### Extracted data

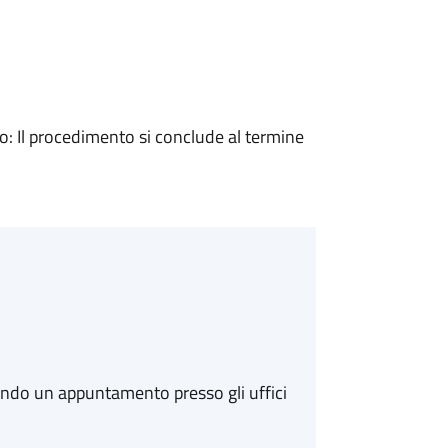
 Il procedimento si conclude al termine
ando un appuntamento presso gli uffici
---
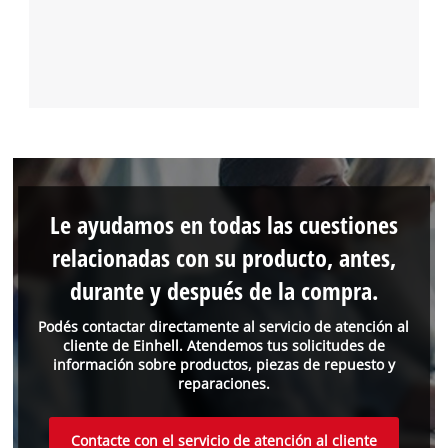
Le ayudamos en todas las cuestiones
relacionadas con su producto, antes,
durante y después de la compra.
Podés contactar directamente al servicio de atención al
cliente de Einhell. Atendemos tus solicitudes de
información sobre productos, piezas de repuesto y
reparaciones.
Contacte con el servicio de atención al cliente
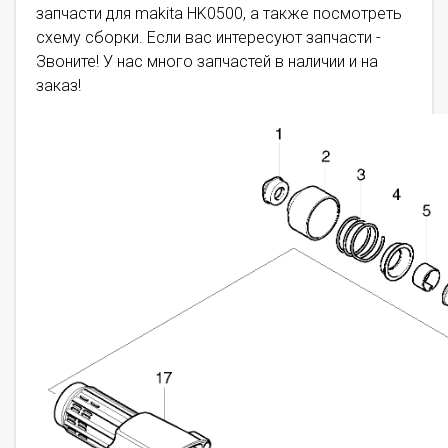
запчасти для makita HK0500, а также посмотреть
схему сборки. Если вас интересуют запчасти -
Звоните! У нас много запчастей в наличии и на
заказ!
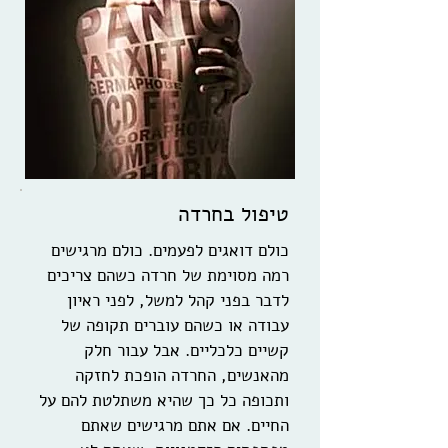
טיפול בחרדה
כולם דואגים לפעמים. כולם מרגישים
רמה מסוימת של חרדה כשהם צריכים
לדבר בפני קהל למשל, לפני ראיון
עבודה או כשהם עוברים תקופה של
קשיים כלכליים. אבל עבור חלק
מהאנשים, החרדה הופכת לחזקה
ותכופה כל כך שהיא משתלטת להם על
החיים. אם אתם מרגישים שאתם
==
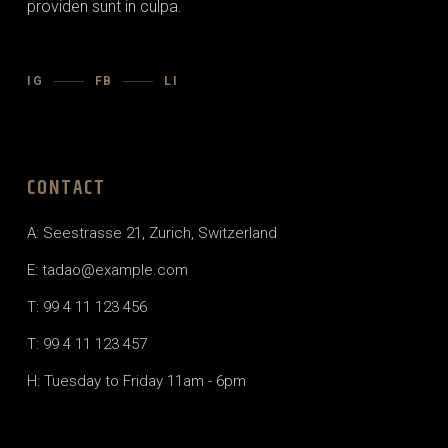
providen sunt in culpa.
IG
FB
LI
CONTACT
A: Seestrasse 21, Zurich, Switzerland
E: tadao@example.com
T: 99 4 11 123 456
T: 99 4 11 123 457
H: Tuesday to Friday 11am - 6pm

### What is expected
Search the entries above for "запчасти". Return every line that has it.

### Answer space
запчасти для makita HK0500, а также посмотреть
схему сборки. Если вас интересуют запчасти -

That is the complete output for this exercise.